__WORK ORDER__:
A word-for-word copy is needed of the line containing "Раскрываем секреты: 10" and every line after it through the end of the records below, leaving out all pictures.
** ENTRIES SHOWN follows **
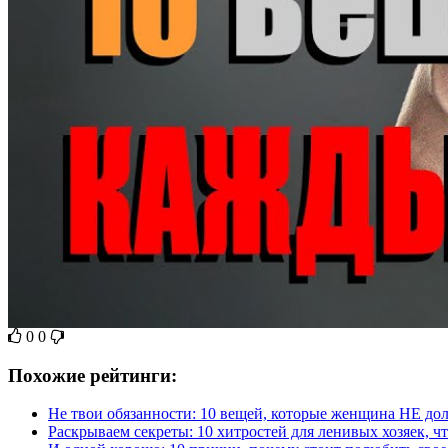
0
0
Похожие рейтинги:
Не твои обязанности: 10 вещей, которые женщина НЕ дол
Раскрываем секреты: 10 хитростей для ленивых хозяек, ч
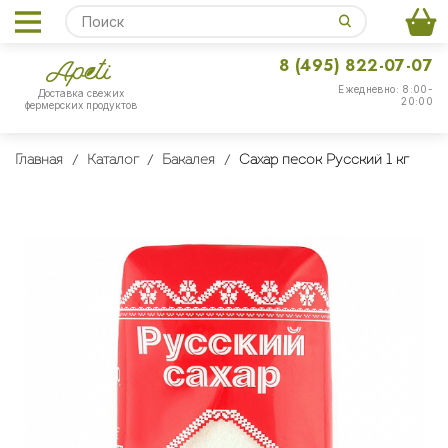
8 (495) 822-07-07
Ежедневно: 8:00-
Доставка свежих
20:00
фермерских продуктов
Главная
Каталог
Бакалея
Сахар песок Русский 1 кг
** End of ENTRIES SHOWN **
__SOLUTION__:
Раскрываем секреты: 10 хитростей для ленивых хозяек, ч
8 (495) 822-07-07
Ежедневно: 8:00-
Доставка свежих
20:00
фермерских продуктов
Главная
Каталог
Бакалея
Сахар песок Русский 1 кг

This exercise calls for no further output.